> AVAILABLE DATA:
====

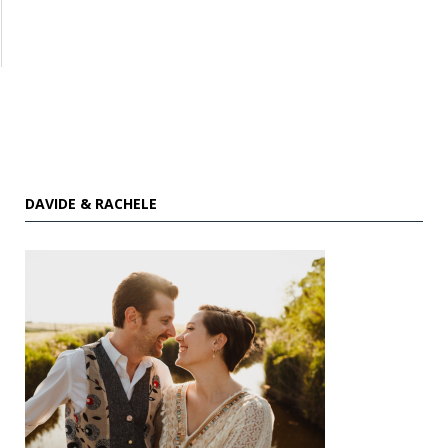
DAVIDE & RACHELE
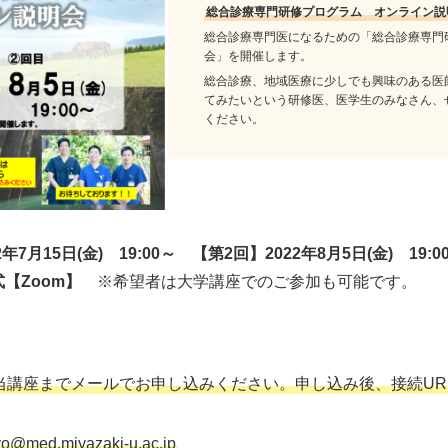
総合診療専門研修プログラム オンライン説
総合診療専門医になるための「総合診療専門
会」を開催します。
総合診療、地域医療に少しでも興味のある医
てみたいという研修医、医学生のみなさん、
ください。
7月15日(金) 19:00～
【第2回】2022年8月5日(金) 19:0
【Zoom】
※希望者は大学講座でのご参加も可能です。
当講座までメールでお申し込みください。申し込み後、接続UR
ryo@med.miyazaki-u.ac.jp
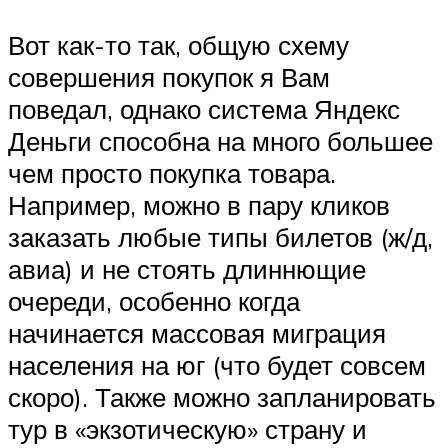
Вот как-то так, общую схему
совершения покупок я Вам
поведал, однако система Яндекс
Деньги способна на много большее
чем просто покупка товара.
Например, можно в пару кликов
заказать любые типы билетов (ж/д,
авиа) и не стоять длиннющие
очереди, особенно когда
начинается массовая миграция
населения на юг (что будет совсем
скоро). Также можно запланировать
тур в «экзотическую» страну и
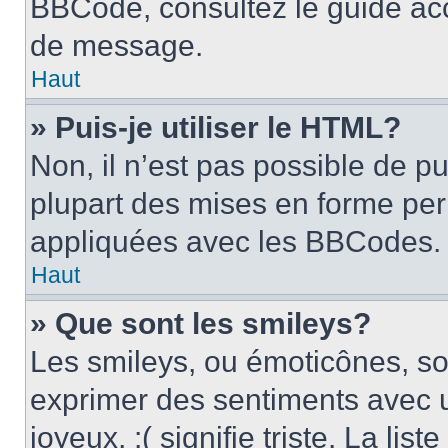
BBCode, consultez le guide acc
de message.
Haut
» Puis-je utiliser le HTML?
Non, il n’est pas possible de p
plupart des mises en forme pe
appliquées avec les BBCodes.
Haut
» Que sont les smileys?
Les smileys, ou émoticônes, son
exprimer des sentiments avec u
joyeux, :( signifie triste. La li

====

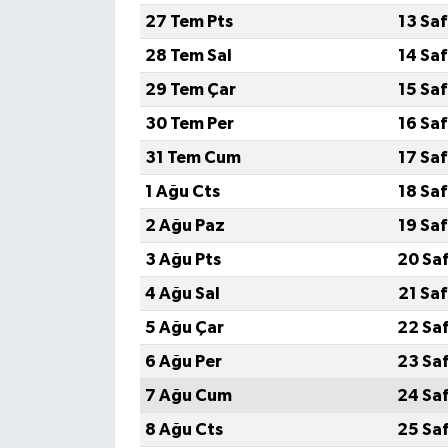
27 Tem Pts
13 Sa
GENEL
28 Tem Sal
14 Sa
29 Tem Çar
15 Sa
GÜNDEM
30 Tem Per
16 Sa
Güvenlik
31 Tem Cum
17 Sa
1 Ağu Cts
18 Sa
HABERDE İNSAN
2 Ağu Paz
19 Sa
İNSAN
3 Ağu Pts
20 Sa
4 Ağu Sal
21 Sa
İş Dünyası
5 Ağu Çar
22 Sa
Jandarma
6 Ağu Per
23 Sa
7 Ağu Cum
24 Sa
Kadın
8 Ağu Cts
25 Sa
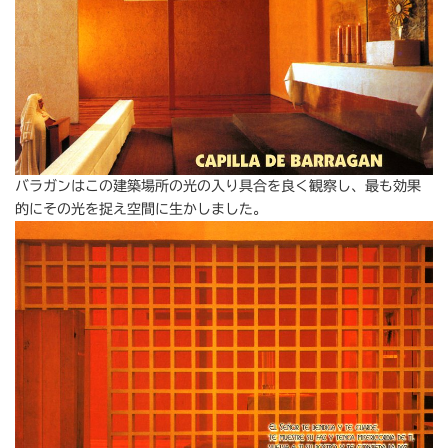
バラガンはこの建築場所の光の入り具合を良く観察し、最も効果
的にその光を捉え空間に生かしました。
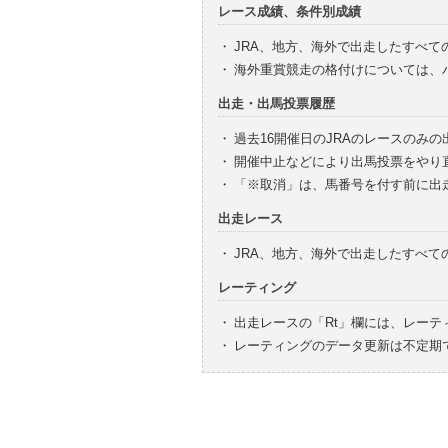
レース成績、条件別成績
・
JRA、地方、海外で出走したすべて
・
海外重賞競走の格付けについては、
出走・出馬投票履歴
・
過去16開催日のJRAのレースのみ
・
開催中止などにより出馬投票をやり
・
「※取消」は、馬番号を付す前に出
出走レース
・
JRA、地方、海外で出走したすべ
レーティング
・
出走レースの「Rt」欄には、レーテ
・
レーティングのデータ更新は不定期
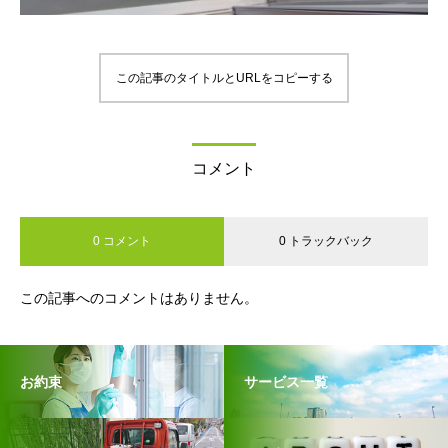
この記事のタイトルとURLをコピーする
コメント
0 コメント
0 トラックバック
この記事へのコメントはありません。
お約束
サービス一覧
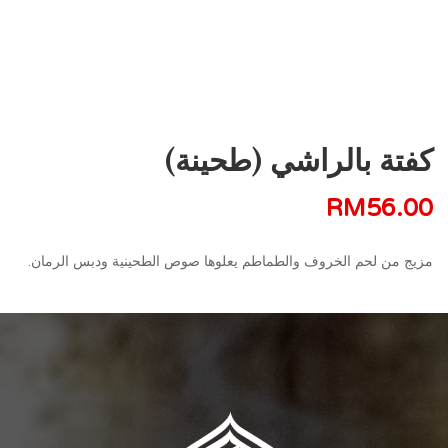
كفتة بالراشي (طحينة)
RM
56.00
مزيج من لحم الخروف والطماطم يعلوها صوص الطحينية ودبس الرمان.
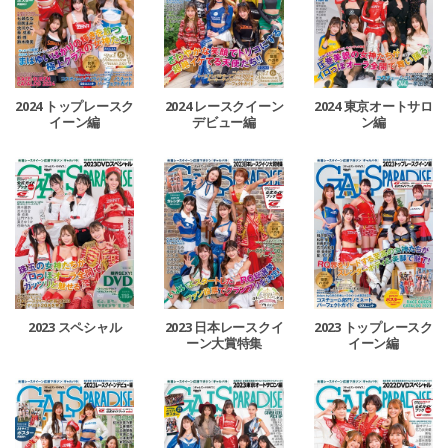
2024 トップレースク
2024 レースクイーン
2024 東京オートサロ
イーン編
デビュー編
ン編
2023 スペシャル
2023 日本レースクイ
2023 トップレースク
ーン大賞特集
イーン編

====

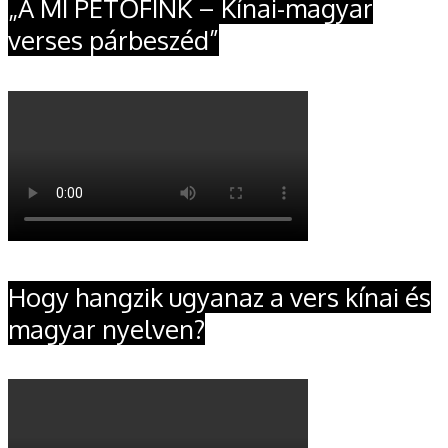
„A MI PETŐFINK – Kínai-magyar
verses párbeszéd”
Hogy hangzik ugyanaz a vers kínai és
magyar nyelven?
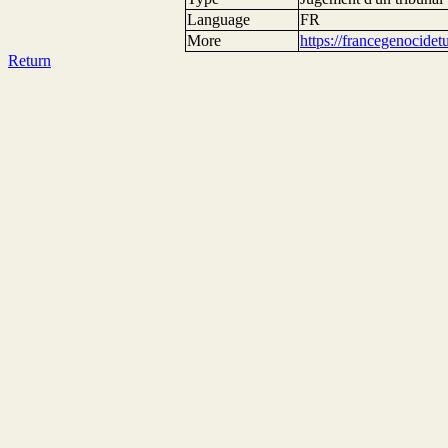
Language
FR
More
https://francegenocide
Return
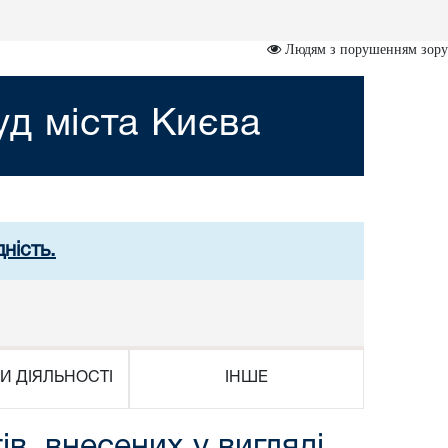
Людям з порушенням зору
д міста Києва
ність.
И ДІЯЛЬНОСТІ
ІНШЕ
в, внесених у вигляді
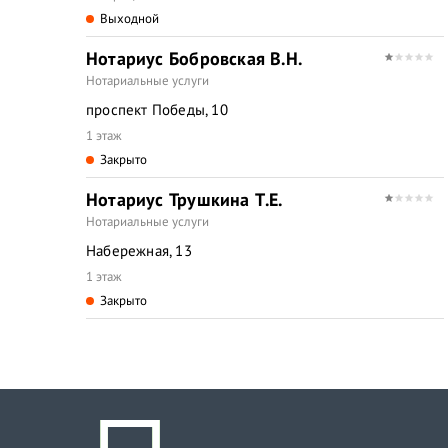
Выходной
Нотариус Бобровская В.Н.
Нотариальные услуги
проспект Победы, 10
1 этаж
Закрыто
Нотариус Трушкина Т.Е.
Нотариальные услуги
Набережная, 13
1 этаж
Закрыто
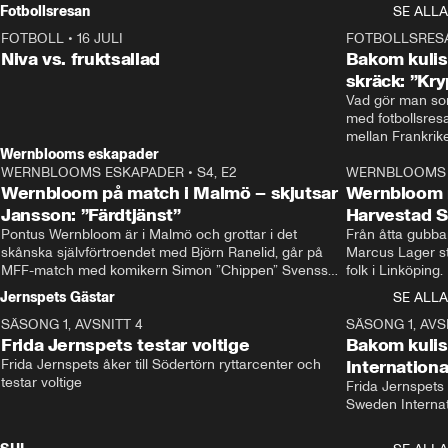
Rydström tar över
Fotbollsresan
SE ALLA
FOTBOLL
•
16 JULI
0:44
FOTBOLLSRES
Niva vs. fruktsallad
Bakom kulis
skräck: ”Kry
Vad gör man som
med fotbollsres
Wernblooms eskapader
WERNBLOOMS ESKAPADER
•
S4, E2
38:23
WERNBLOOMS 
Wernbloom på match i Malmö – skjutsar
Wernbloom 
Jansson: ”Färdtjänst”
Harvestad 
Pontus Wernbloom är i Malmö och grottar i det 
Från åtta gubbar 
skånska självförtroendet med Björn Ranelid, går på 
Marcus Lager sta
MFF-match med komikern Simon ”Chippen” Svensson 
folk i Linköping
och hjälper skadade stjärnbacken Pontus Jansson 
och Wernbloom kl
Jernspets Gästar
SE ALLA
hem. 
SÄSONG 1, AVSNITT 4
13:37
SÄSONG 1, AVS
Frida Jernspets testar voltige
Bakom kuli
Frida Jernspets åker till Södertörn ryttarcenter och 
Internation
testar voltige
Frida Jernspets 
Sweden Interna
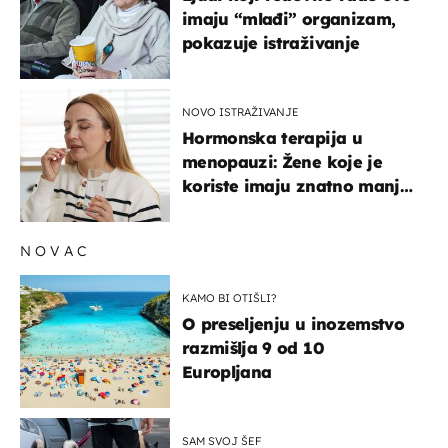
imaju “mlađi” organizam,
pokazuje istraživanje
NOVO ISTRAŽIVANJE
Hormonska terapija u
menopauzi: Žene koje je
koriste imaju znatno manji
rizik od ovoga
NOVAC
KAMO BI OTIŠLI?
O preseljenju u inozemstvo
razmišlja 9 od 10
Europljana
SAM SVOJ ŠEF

====

> TASK STATEMENT: Beginning at the line above that contains "Людям з порушенням зору" and going on through the line that contains "SAM SVOJ ŠEF", please copy every line exactly, leaving the pictures out and adding nothing.

> YOUR SOLUTION:
Людям з порушенням зору
д міста Києва
ність.
И ДІЯЛЬНОСТІ
ІНШЕ
в, внесених у вигляді
Выходной
Нотариус Бобровская В.Н.
Нотариальные услуги
проспект Победы, 10
1 этаж
Закрыто
Нотариус Трушкина Т.Е.
Нотариальные услуги
Набережная, 13
1 этаж
Закрыто
Rydström tar över
Fotbollsresan
SE ALLA
FOTBOLL
•
16 JULI
0:44
FOTBOLLSRES
Niva vs. fruktsallad
Bakom kulis
skräck: ”Kry
Vad gör man som
med fotbollsres
Wernblooms eskapader
WERNBLOOMS ESKAPADER
•
S4, E2
38:23
WERNBLOOMS 
Wernbloom på match i Malmö – skjutsar
Wernbloom 
Jansson: ”Färdtjänst”
Harvestad 
Pontus Wernbloom är i Malmö och grottar i det 
Från åtta gubbar 
skånska självförtroendet med Björn Ranelid, går på 
Marcus Lager sta
MFF-match med komikern Simon ”Chippen” Svensson 
folk i Linköping
och hjälper skadade stjärnbacken Pontus Jansson 
och Wernbloom kl
Jernspets Gästar
SE ALLA
hem. 
SÄSONG 1, AVSNITT 4
13:37
SÄSONG 1, AVS
Frida Jernspets testar voltige
Bakom kuli
Frida Jernspets åker till Södertörn ryttarcenter och 
Internation
testar voltige
Frida Jernspets 
Sweden Interna
imaju “mlađi” organizam,
pokazuje istraživanje
NOVO ISTRAŽIVANJE
Hormonska terapija u
menopauzi: Žene koje je
koriste imaju znatno manji
rizik od ovoga
NOVAC
KAMO BI OTIŠLI?
O preseljenju u inozemstvo
razmišlja 9 od 10
Europljana
SAM SVOJ ŠEF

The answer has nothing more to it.